Dubai: The winds of change have long swept across the UAE and the region, and Amal Baatia simply doesn’t want to see the opportunities pass her by.
Breaking into a fold hitherto untouched by many of the fairer sex, Amal has now come to be recognised as “the first CrossFit women’s coach from Saudi Arabia” — a position that the 40-year-old mother of two has gone on to make her own in her drive to get women healthy.
“The time is now,” Amal told Gulf News in a chat on the sidelines of the Seventh Dubai Women’s Run held at Marasi Business Bay last week.
“Health is a long-term investment, and I am happy I invested in this so early in life so that one day I could lead from the front and empower the women of my generation and the next,” she smiled.
Born and raised in Saudi Arabia, Amal’s climb into a predominantly male bastion happened nearly a decade and a half ago.
Keeping her commitments as an investment manager in banking and finance took a major part of her time.
That is when she decided to do something to keep herself fit.
“We didn’t have any health and fitness facilities for women in Saudi Arabia, so I went and set up a small private studio at home,” she recalled.
Along with her busy work schedule, Amal had to attend to her two growing sons.
“But I decided what I wanted. I invited a few of my lady friends to come and get training at my fitness centre. I dedicated three hours daily for this between 5pm to 8pm. Though the timings were horrible due to the full-time job, I managed to do this for two years,” she adds.
And then one fine day, she chucked her job and decided to turn into a full-time fitness coach. She restricted the number of members at her club to 25 women.
“My message to these women was simple — exercise and stay fit so that you can keep away from illness as that’s the true meaning of being strong,” she said.
“Once they are convinced about this idea, then I let them go and take in new members. It is so amazing to see how women have felt empowered doing just the basics in life,” Amal nodded.
Fortunately for her, Amal’s private family life too aligned well with the moment as her sons — now 12 and seven — started getting independent.
“Suddenly with no full-time job to go to, I found all the time in the world to travel and participate in various running, fitness and lifestyle events. It empowered me and I discovered a new sort of freedom,” she recalled.
Ahead of the pack, Amal started bringing in the results as well. She participated in a 12km run in South Africa and came in second, and took the third place in the annual Kuwait run earlier this year.
“Anyone can have a healthy lifestyle, but it comes at a cost. There is a necessary investment to be made, and the sure thing is that the returns will not come in a day or in a short duration. It needs to be a routine of good habits in one’s life along with the principles of discipline, goal-setting and commitment,” she said.
“Everything needs some sort of investment, and who would know better about this than I after working in banking and finance?” she asked herself.

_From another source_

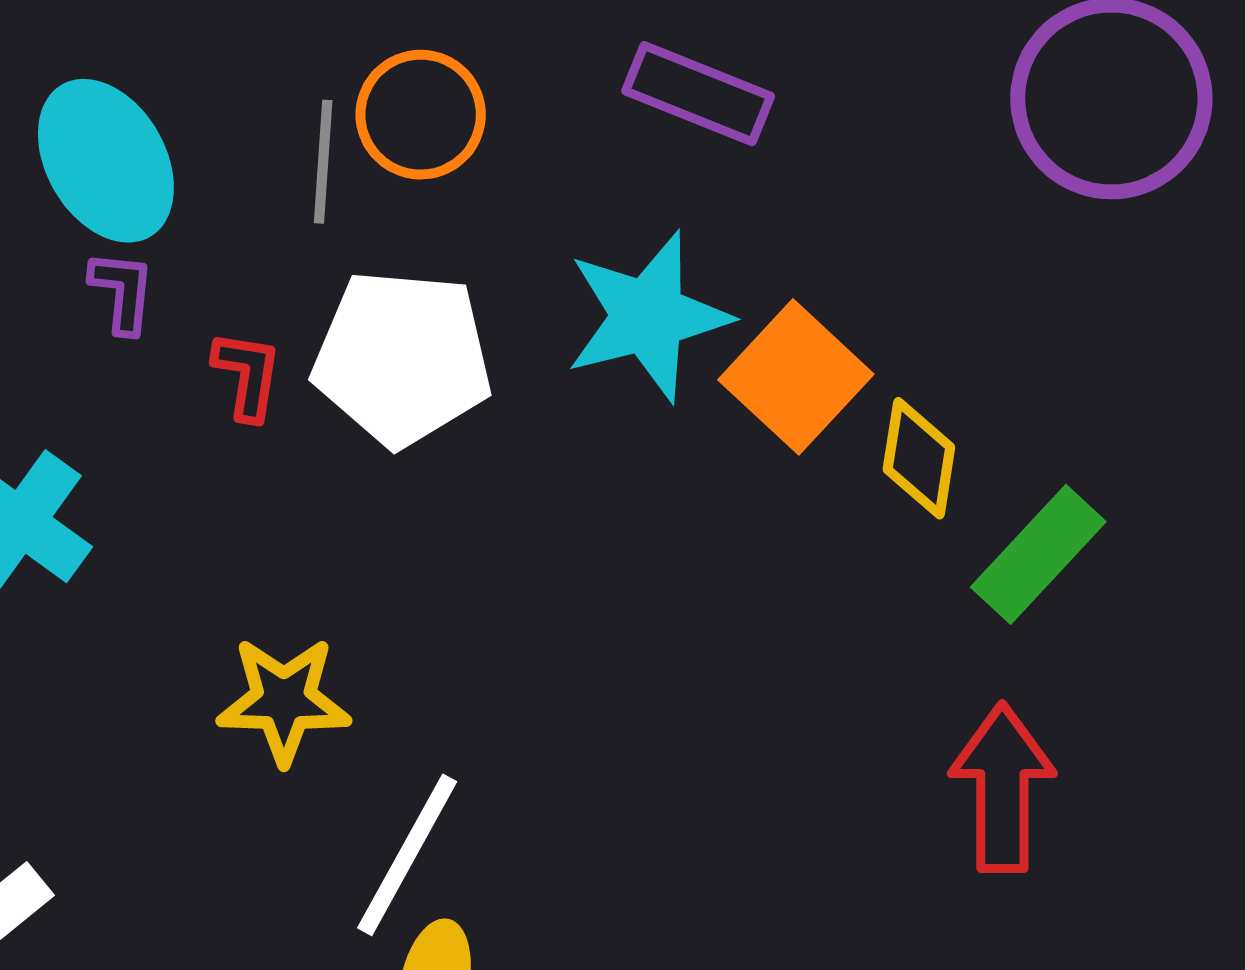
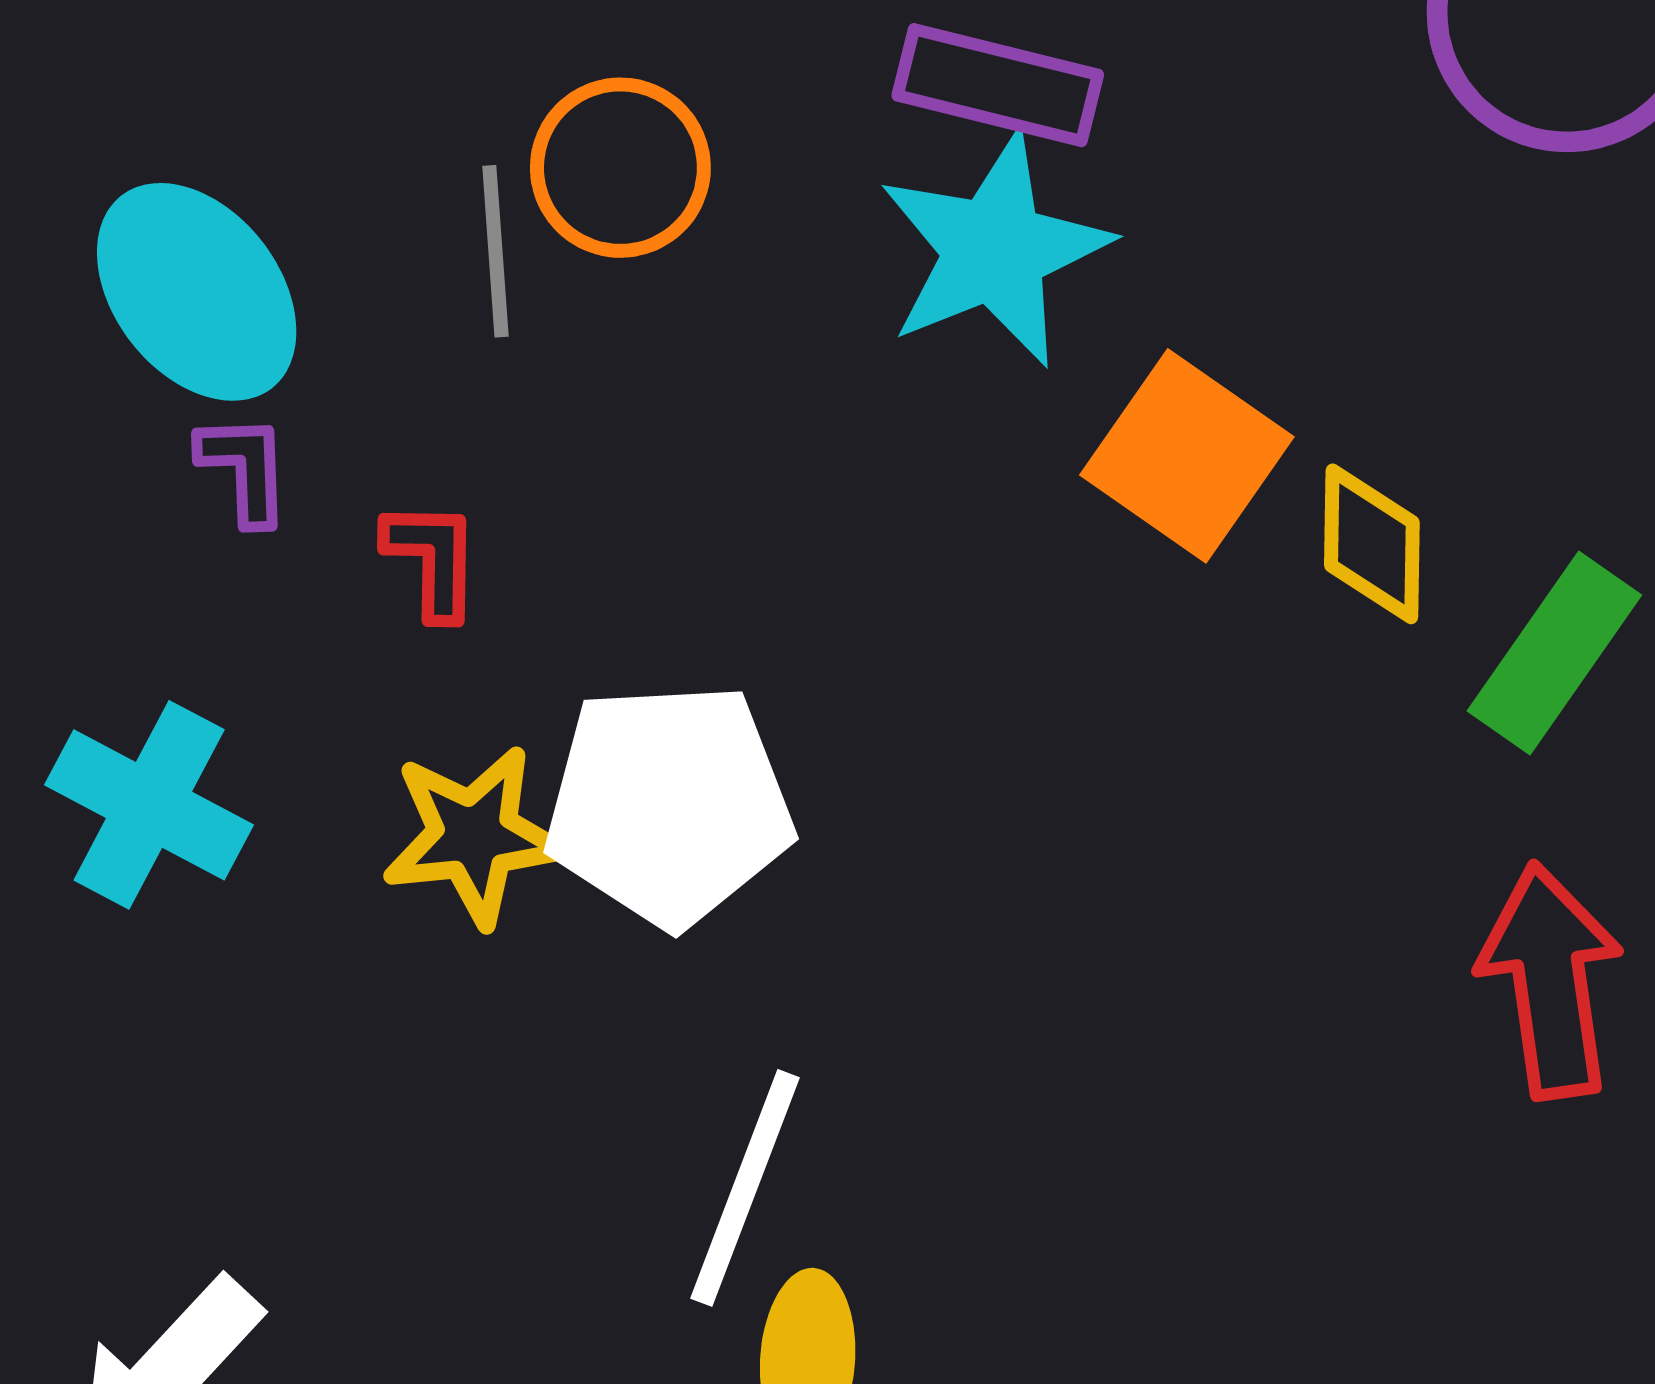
cyan star: (648, 316) -> (994, 250), moved
white pentagon: (402, 358) -> (669, 804), moved
yellow star: (284, 700) -> (474, 836), moved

“Our leaders have been investing in women with the aim that we are all capable of making a difference in society. We are now allowed to drive cars and very soon we will be able to attend sports events in stadiums. All these are investments on a sound and vibrant future, and it is a matter of time when all the efforts will bear fruit, and I certainly don’t want to miss out on any of these,” she smiled.

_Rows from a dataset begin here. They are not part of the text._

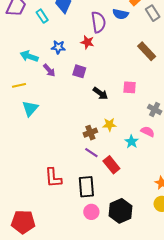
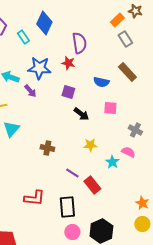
gray rectangle: (153, 13) -> (125, 39), moved
blue semicircle: (121, 14) -> (101, 82), moved
blue star: (58, 47) -> (39, 68), size x1.6
purple square: (79, 71) -> (68, 92), moved
brown cross: (90, 133) -> (47, 148), moved, turned 32
red L-shape: (53, 178) -> (34, 198), turned -80

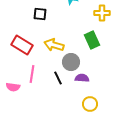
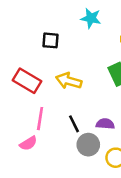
gray circle: (71, 62) -> (88, 145), moved
pink semicircle: (13, 87) -> (28, 143), moved, turned -40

Amal is particularly pleased at the measures taken by the UAE in empowering women in particular as compared to her own nation.

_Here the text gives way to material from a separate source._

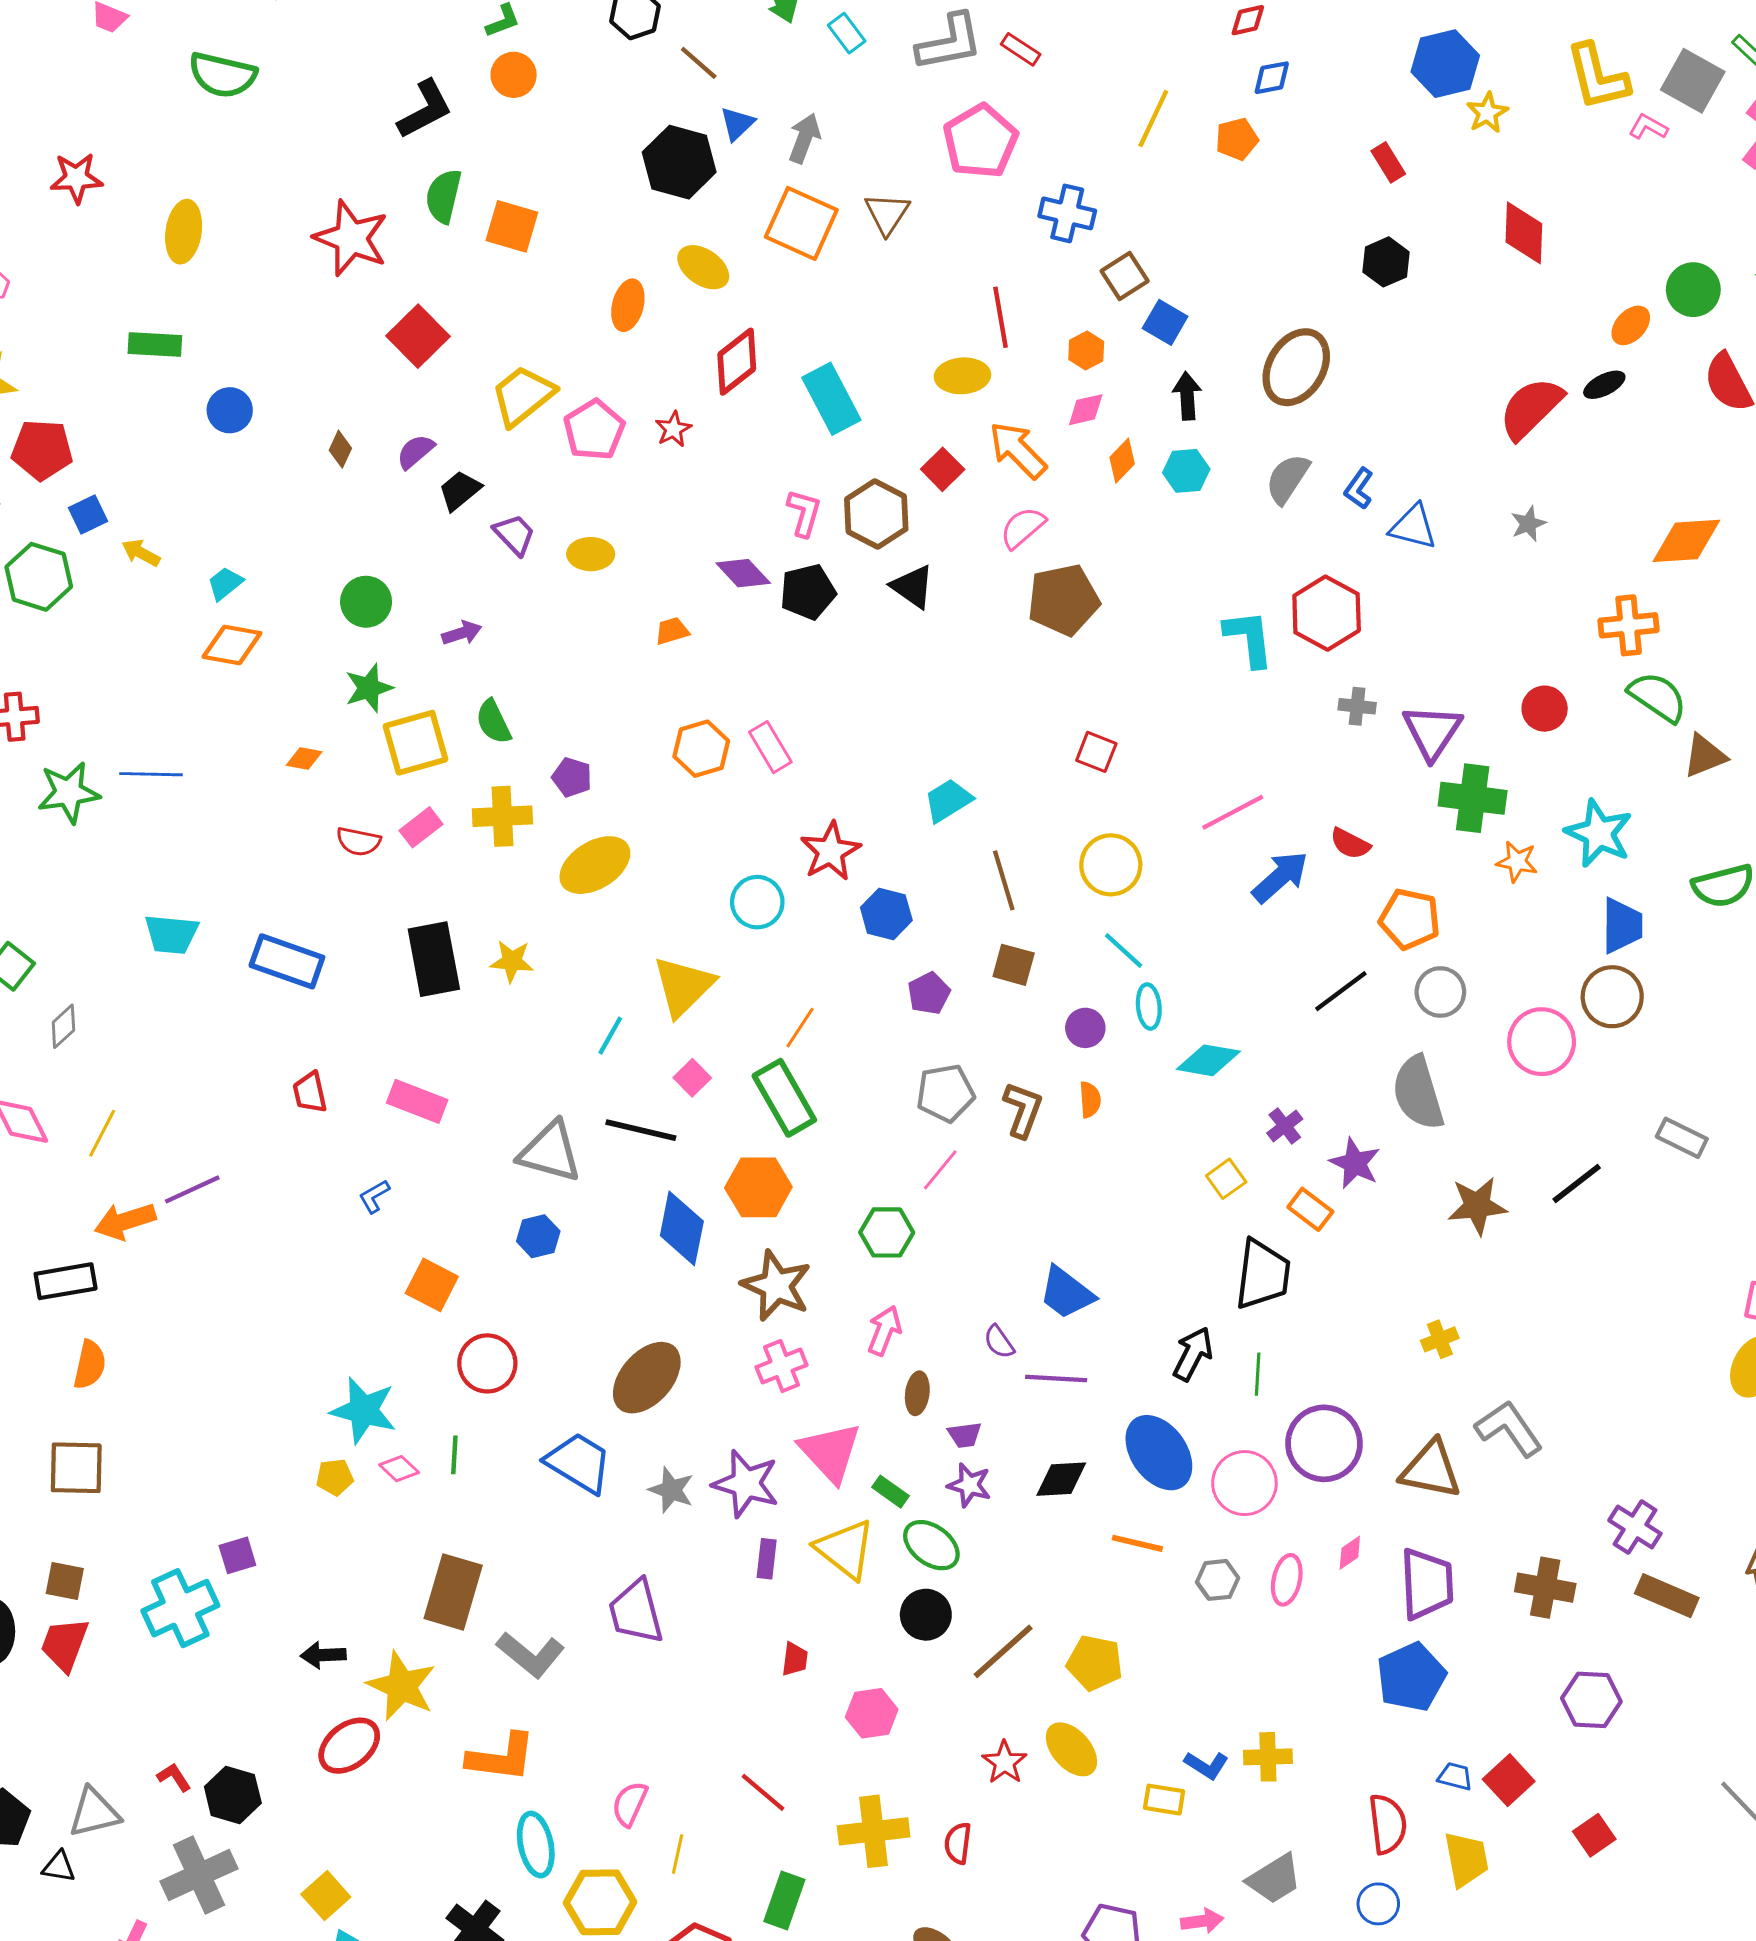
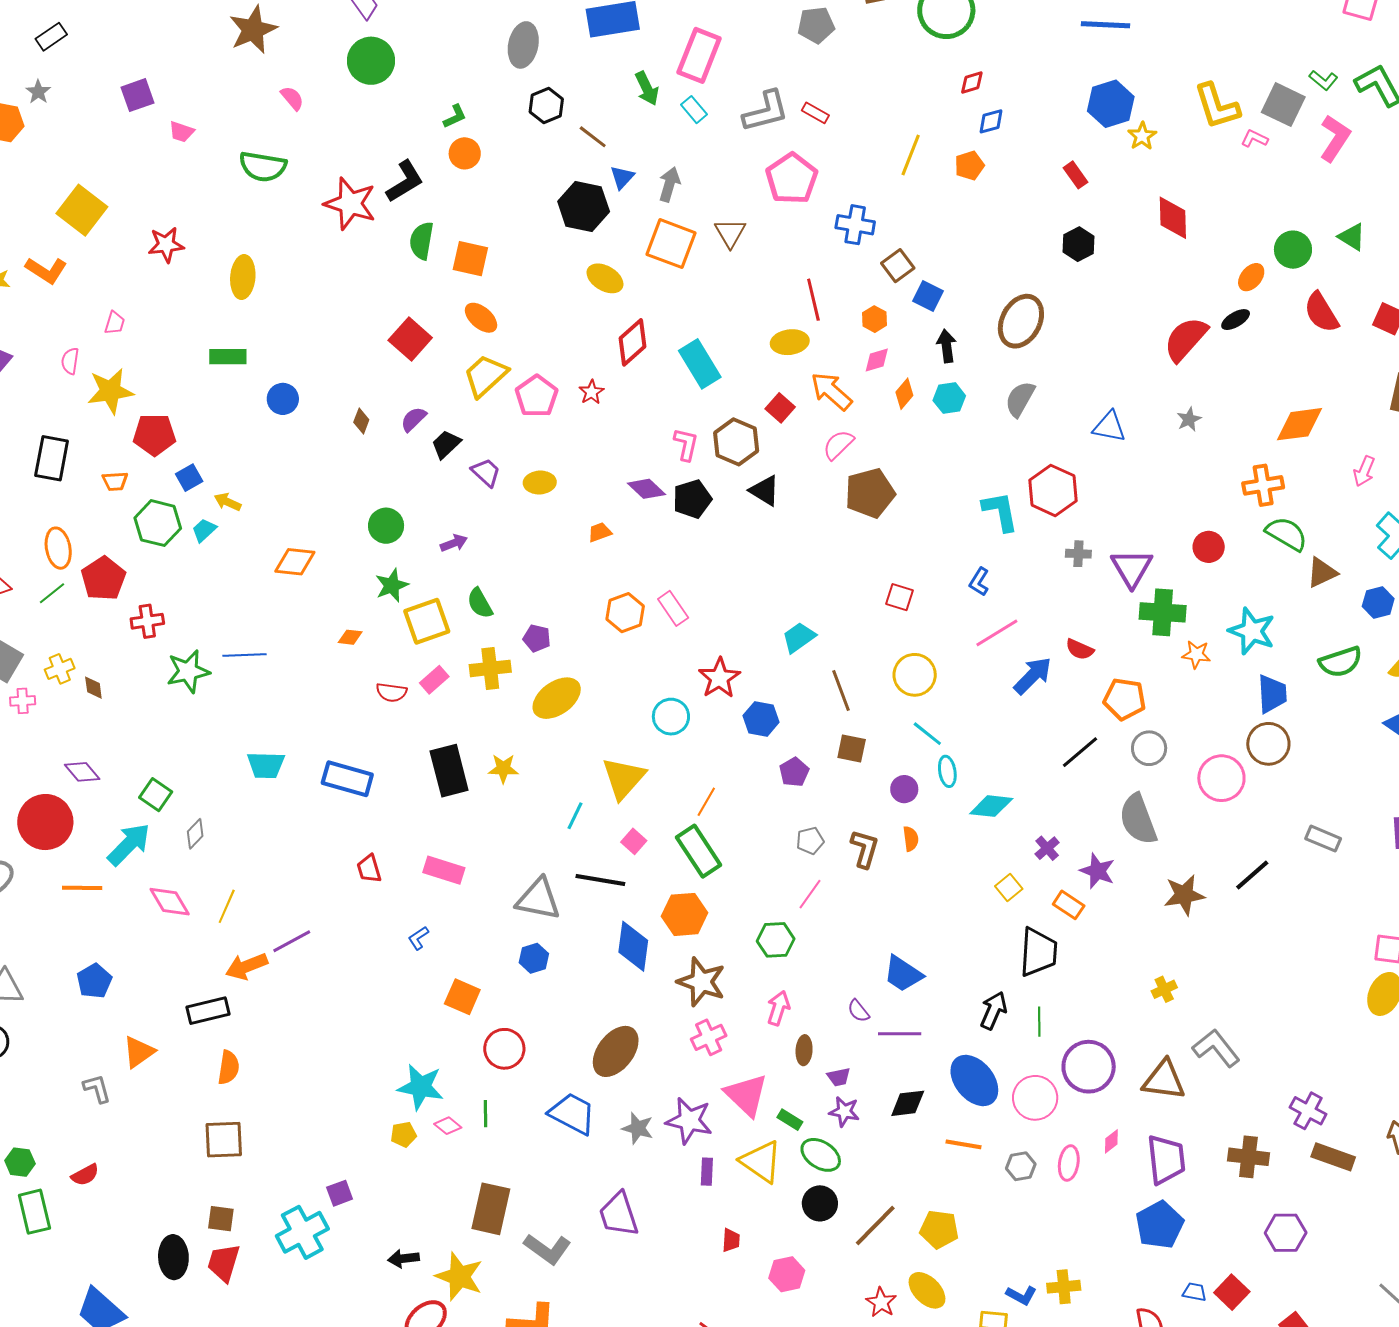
red star: (351, 238) -> (350, 204), moved
orange ellipse: (628, 305) -> (481, 318), moved, turned -60
blue L-shape: (1359, 489) -> (979, 582), moved
cyan trapezoid: (225, 583) -> (204, 530), moved
gray pentagon: (945, 1093) -> (810, 841), size x0.7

“It is like a brand-new movement out here. They allow women to be part of everything and this is the amazing part here. Women can do yoga, drive cars and be part of the fitness industry. These are simple things of life and we are humans too,” she noted.
“Sport and the association of women with it in Saudi Arabia may be just at the beginning stages. But the fact remains that people are being exposed to a new cause. This will bring about a positive change where we can all look towards a secure future for ourselves and for generations to come.”